# What the exercise asks
Give back the line containing "Sveika mokykla" along with every line after it, exactly, until the entries end.

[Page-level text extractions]

== == ==

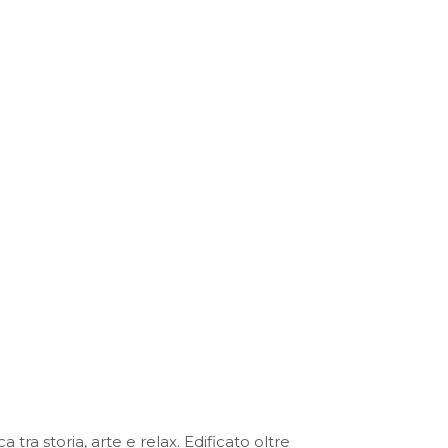
tra storia, arte e relax. Edificato oltre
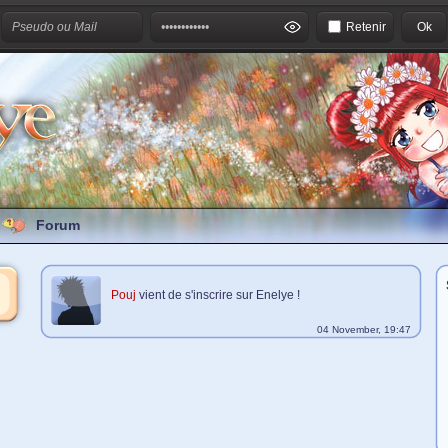
Retenir
Forum
Pouj
vient de s'inscrire sur Enelye !
04 November, 19:47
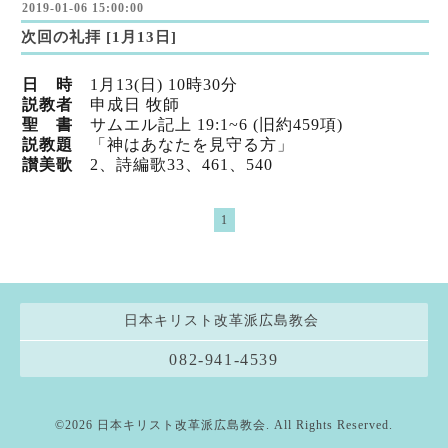
2019-01-06 15:00:00
次回の礼拝 [1月13日]
日 時
1月13(日) 10時30分
説教者
申成日 牧師
聖 書
サムエル記上 19:1~6 (旧約459項)
説教題
「神はあなたを見守る方」
讃美歌
2、詩編歌33
、461
、540
1
日本キリスト改革派広島教会
082-941-4539
©2026
日本キリスト改革派広島教会
. All Rights Reserved.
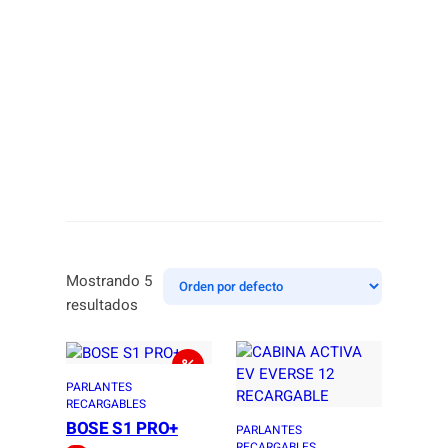
Mostrando 5
resultados
PARLANTES
RECARGABLES
BOSE S1 PRO+
PARLANTES
RECARGABLES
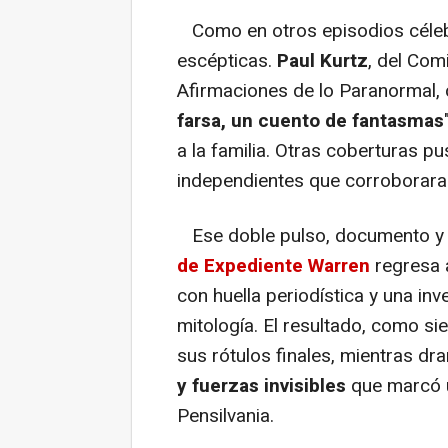
Como en otros episodios célebr
escépticas.
Paul Kurtz
, del Comi
Afirmaciones de lo Paranormal, c
farsa, un cuento de fantasmas
a la familia. Otras coberturas p
independientes que corroborara
Ese doble pulso, documento y 
de Expediente Warren
regresa 
con huella periodística y una in
mitología. El resultado, como sie
sus rótulos finales, mientras dr
y fuerzas invisibles
que marcó u
Pensilvania.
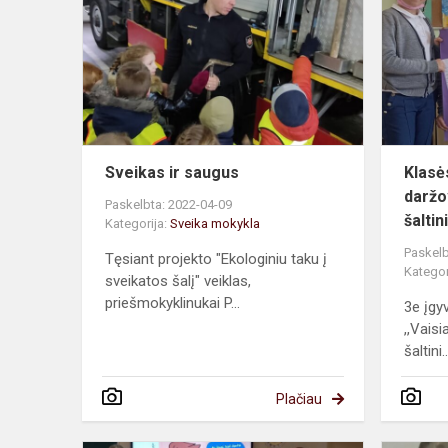
saugus
Sveikas ir saugus
Klasės
daržo
Paskelbta: 2022-04-09
šaltin
Kategorija:
Sveika mokykla
Paskelb
Tęsiant projekto "Ekologiniu taku į
Kategor
sveikatos šalį" veiklas,
priešmokyklinukai P...
3e įgy
,,Vaisi
šaltini..
Plačiau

== == ==

# Solution below
Sveika mokykla
Paskelb
Tęsiant projekto "Ekologiniu taku į
Kategor
sveikatos šalį" veiklas,
priešmokyklinukai P...
3e įgy
,,Vaisi
šaltini..
Plačiau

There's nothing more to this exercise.